All streaming functionality is tested:

```bash
# Test streaming value creation and updates
cargo test streaming_value

# Test partial JSON parsing
cargo test partial_parser

# Run all tests
cargo test
```

Current test count: **30 tests passing**

## Code Size

The entire streaming implementation is remarkably small:

- `streaming_value.rs`: ~330 lines (skeleton creation + merging)
- `partial_parser.rs`: ~310 lines (incomplete JSON handling)
- `runtime.rs` additions: ~50 lines (integration)

**Total: ~690 lines** for production-ready streaming support!

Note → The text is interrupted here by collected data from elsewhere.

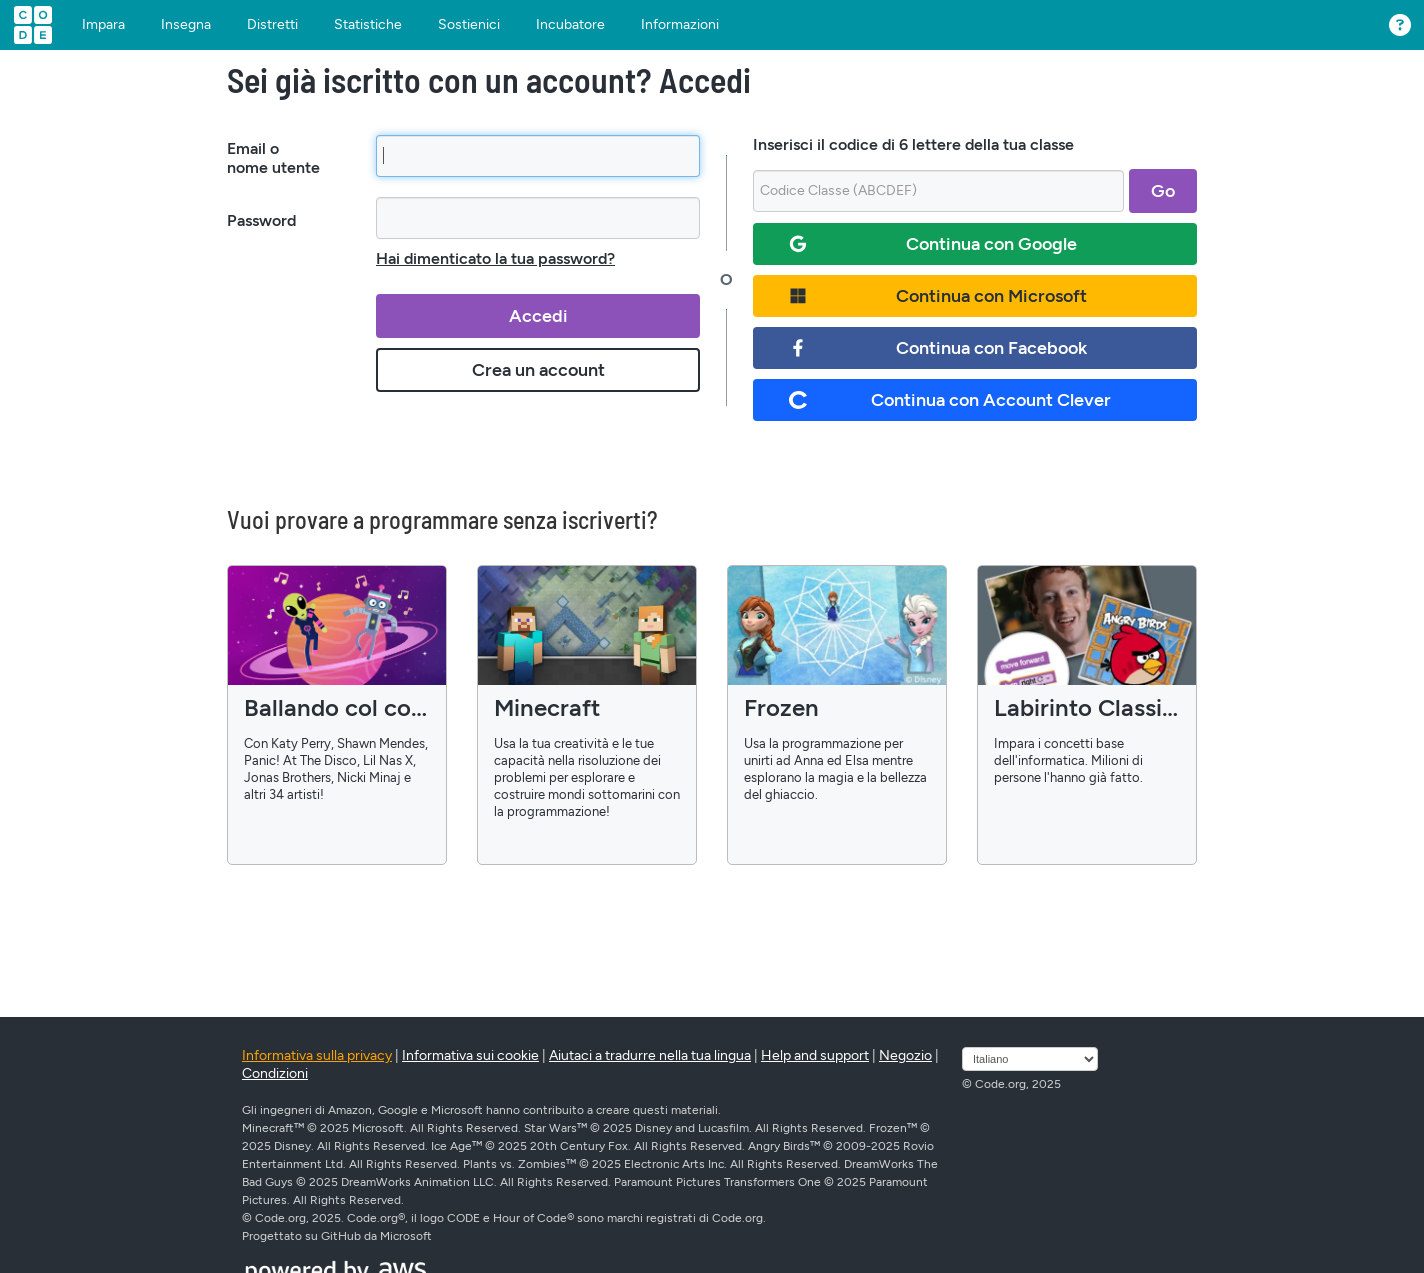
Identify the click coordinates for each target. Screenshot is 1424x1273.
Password (261, 220)
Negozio (905, 1055)
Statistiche (368, 25)
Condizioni (275, 1073)
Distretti (272, 25)
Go (1163, 191)
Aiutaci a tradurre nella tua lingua (650, 1055)
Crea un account (538, 370)
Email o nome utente (273, 158)
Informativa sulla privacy (317, 1055)
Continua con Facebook (938, 348)
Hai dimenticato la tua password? (495, 258)
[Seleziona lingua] (1030, 1059)
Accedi (538, 316)
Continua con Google (933, 244)
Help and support (815, 1055)
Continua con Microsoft (938, 296)
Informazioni (680, 25)
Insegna (186, 25)
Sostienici (469, 25)
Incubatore (570, 25)
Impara (103, 25)
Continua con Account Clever (950, 400)
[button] (1394, 20)
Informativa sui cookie (470, 1055)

Compare this to full BAML's `jsonish` library: **5,000+ lines** across multiple crates.

## Summary

Schema-aware streaming gives you:

1. **Predictable UX** - Structure never changes
2. **Simple code** - UI components are straightforward
3. **Better accessibility** - Screen readers aren't confused
4. **Professional polish** - No layout shifts or flashing content
5. **Small footprint** - Just ~690 lines of code

This is the **recommended approach** for any UI that displays streaming LLM results!